Sisulu appoints members of interim Defence Commission

Monday, September 21, 2009

Cape Town - Defence and Military Veterans Minister, Lindiwe Sisulu, on Monday appointed ten members to the interim National Defence Force Service Commission to assess the working conditions of soldiers.

According to the minister, the Commission will function on an interim basis until a permanent one is established though legislation.

The Commission will be an independent body established to provide expert advice to the minister on all matters pertaining to the conditions of service of the members of the military.

Members of the new Commission consist of experts from the civil society, academia and business sector.

The chairperson of the interim Commission is the presiding judge of the Boeremag trial, Judge Lebotsang Ronnie Bosielo of the North Gauteng High Court.

Other members include Bishop Malusi Mpumlwana, deputy chair of the President's Advisory Council on National Orders and General Lambert Lehlohonolo Moloi, director of Denel and former chief of the service corps of the South African National Defence Force.

Rashid Aboobaker Ismail, who was a general manager and head of currency and protection services at the South African Reserve Bank, was also appointed as a member of the Commission.

Professor Renfrew Christie, economist and Dean of Research at the University of the Western Cape and Dr Anna Mokgokgong, a medical doctor and business leader have also been appointed.

Other members include Member of Parliament, Bantu Holomisa and Vice Chancellor of the Nelson Mandela Metropolitan University, Professor Derrick Swartz.

The last two members are Members of Parliament, Pieter Groenewald and chair of the Joint Standing Committee of Defence and Military Veterans, Hlengiwe Mgabadeli.

Sisulu said the formal appointment procedures of the members and the Commission's terms of reference are being finalised.

She said the commission would start operating immediately and report back to her office and Parliament on a regular basis.

"It must also interact with the soldiers through the due protocols of the Defence Force and other relevant role players and interested parties.

"This will enable the commission to make appropriate recommendations to the executive," she said.
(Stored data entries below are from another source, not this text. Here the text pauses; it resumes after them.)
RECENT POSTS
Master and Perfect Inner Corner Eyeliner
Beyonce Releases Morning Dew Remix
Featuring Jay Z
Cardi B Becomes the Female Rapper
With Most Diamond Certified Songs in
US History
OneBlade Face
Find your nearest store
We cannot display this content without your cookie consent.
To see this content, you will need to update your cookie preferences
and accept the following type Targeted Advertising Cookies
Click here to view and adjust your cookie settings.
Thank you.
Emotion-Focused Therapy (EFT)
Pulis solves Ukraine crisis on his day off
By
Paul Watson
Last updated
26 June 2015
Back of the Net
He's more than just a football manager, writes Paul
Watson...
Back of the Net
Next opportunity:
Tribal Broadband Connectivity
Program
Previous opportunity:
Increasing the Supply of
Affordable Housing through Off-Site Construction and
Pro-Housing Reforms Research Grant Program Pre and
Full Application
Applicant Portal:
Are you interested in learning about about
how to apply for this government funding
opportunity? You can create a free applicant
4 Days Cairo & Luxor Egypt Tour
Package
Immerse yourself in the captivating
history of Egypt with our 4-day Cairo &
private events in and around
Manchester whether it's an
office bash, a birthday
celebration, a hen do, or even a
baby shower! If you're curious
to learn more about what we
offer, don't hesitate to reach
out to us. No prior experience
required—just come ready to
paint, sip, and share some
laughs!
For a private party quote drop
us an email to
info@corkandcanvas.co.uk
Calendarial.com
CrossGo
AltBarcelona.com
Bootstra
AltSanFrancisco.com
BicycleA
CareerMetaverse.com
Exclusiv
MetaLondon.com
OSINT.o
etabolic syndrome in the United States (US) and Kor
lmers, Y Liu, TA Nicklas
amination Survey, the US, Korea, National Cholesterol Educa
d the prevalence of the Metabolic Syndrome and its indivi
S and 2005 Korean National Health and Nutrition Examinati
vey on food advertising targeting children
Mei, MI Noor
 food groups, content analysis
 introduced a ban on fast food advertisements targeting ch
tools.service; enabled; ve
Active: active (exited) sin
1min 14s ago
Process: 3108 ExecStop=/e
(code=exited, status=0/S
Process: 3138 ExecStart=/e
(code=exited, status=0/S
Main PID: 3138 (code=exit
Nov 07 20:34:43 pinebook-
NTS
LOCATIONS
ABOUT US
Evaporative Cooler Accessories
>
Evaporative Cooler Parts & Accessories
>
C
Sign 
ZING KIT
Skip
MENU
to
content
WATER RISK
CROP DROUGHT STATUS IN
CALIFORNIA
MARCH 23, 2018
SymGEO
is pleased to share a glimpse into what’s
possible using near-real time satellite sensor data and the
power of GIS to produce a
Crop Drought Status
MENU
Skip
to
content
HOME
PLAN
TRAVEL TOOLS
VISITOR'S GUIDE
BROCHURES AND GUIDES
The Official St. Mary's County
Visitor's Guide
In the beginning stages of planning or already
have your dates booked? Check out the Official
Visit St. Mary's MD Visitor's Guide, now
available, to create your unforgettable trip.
In doing its work, the Commission will conduct interviews with members of the military, conduct research and embark on international benchmarking exercises to ensure that the conditions of service are broadly in line with international best practice.

Last month, soldiers belonging to the South African National Defence Force Union (SANDU) embarked on a violent protest at the Union Buildings over a wage dispute and conditions of their service.